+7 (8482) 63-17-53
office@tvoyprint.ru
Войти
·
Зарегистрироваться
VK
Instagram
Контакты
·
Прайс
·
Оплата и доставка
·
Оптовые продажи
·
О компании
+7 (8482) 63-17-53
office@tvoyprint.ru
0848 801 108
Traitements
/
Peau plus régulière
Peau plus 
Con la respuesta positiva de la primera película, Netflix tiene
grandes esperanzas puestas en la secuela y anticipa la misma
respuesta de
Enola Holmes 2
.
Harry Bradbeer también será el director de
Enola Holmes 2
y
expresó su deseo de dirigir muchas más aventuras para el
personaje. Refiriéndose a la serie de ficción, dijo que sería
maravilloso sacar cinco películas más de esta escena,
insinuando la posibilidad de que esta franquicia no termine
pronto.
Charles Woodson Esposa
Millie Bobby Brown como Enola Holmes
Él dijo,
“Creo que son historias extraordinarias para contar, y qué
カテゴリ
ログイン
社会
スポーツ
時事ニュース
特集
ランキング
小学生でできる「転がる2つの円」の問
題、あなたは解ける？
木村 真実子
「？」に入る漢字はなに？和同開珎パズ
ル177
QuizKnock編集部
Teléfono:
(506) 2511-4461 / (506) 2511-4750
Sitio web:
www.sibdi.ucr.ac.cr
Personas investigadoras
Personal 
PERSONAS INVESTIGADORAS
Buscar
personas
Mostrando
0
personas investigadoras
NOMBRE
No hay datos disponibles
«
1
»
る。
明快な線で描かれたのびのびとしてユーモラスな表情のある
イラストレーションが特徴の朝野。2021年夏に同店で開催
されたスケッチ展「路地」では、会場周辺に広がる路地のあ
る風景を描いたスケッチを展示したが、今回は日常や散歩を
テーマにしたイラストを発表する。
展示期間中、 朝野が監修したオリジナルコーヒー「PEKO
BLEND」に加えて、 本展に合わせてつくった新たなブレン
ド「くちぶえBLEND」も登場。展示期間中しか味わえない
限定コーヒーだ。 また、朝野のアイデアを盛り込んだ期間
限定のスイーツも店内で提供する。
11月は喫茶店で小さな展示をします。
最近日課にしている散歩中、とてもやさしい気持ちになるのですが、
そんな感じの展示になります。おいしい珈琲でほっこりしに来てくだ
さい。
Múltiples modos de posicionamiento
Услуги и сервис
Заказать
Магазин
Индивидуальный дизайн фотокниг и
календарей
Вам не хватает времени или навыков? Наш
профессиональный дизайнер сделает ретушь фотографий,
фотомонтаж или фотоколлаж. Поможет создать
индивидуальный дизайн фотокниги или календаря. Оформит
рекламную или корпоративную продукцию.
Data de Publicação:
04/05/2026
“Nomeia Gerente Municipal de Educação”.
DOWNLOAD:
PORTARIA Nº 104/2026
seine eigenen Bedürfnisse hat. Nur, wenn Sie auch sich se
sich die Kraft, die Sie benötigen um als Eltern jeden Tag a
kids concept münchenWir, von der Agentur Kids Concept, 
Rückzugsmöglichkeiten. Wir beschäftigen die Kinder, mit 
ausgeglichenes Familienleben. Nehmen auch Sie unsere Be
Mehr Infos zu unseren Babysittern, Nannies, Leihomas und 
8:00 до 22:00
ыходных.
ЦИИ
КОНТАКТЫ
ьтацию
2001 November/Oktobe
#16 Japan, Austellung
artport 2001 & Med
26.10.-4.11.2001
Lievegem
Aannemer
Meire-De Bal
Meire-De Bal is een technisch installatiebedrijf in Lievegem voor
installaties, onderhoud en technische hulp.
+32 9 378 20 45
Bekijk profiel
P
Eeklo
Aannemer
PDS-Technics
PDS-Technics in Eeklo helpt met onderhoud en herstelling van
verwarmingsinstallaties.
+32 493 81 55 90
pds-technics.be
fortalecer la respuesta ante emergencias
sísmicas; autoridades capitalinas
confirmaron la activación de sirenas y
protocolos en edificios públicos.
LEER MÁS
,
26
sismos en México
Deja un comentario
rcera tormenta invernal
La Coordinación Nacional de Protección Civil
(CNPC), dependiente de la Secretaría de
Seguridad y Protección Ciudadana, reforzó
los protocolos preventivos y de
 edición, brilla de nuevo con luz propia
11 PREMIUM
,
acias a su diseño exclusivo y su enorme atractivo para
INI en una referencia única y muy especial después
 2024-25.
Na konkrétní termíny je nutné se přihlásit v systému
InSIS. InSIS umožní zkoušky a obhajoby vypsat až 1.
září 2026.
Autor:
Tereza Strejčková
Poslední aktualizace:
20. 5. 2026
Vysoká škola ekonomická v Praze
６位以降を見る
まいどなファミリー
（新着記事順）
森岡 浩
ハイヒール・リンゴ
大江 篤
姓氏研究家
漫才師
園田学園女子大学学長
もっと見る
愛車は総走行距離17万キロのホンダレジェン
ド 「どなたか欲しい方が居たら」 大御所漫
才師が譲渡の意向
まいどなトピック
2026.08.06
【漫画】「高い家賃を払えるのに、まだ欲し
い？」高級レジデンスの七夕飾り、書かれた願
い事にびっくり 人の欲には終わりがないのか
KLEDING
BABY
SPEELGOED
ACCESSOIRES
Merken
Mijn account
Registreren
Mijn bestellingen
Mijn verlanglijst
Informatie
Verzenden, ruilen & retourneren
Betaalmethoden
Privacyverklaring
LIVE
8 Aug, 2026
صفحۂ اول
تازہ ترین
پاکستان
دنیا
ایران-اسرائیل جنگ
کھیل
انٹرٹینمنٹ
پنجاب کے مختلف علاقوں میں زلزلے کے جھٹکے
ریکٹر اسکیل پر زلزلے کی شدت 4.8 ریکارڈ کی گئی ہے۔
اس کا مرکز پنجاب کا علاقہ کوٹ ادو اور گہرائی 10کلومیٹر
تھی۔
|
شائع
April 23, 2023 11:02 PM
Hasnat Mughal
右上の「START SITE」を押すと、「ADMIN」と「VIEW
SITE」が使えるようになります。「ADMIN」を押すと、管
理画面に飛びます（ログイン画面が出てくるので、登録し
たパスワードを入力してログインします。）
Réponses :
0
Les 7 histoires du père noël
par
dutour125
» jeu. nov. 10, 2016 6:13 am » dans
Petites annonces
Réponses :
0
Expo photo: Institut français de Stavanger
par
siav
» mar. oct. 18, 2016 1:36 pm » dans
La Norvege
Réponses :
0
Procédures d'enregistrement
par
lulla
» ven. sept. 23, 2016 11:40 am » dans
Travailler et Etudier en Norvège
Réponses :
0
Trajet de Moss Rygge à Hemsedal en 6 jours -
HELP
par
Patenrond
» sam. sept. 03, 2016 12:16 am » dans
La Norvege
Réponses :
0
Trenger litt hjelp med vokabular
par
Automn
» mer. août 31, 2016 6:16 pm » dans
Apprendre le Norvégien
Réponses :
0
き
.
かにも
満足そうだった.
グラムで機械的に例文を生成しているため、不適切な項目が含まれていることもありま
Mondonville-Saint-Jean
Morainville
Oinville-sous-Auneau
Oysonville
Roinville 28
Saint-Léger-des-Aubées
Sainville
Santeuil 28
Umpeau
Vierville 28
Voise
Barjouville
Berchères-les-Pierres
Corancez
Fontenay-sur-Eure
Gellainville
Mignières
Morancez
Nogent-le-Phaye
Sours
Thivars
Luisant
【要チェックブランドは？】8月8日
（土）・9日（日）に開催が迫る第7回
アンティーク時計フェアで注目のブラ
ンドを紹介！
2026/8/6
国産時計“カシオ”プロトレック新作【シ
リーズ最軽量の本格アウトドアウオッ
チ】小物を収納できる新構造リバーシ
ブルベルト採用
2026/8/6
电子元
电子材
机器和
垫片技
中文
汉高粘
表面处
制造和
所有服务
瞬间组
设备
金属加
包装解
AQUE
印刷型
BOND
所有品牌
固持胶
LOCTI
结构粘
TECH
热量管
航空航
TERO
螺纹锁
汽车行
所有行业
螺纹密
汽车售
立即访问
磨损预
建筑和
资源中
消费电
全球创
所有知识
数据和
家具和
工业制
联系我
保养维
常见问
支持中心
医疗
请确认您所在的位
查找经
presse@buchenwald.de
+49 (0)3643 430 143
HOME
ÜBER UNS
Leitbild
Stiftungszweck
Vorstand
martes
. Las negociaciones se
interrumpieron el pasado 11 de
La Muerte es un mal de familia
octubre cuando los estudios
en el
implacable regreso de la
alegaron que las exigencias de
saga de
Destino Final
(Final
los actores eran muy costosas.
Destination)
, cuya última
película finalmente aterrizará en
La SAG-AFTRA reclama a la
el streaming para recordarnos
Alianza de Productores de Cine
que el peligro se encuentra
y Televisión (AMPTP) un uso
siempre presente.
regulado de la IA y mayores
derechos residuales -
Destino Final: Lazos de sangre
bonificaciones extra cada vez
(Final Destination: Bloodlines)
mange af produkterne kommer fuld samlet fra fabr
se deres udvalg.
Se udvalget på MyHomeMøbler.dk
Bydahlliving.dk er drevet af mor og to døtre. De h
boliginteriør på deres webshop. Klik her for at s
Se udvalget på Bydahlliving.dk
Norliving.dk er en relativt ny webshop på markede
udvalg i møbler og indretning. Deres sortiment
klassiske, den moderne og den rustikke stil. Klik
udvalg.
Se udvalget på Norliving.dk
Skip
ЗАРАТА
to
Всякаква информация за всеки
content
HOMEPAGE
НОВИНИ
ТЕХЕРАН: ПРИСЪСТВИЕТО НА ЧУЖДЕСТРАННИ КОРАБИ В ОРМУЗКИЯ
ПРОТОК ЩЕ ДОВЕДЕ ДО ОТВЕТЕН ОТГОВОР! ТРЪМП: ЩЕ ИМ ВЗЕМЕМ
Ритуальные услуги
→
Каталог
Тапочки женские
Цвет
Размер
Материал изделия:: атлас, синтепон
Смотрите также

········

Go through the entries above and copy every line containing "Lievegem".

* Solution to the exercise:
Lievegem
Meire-De Bal is een technisch installatiebedrijf in Lievegem voor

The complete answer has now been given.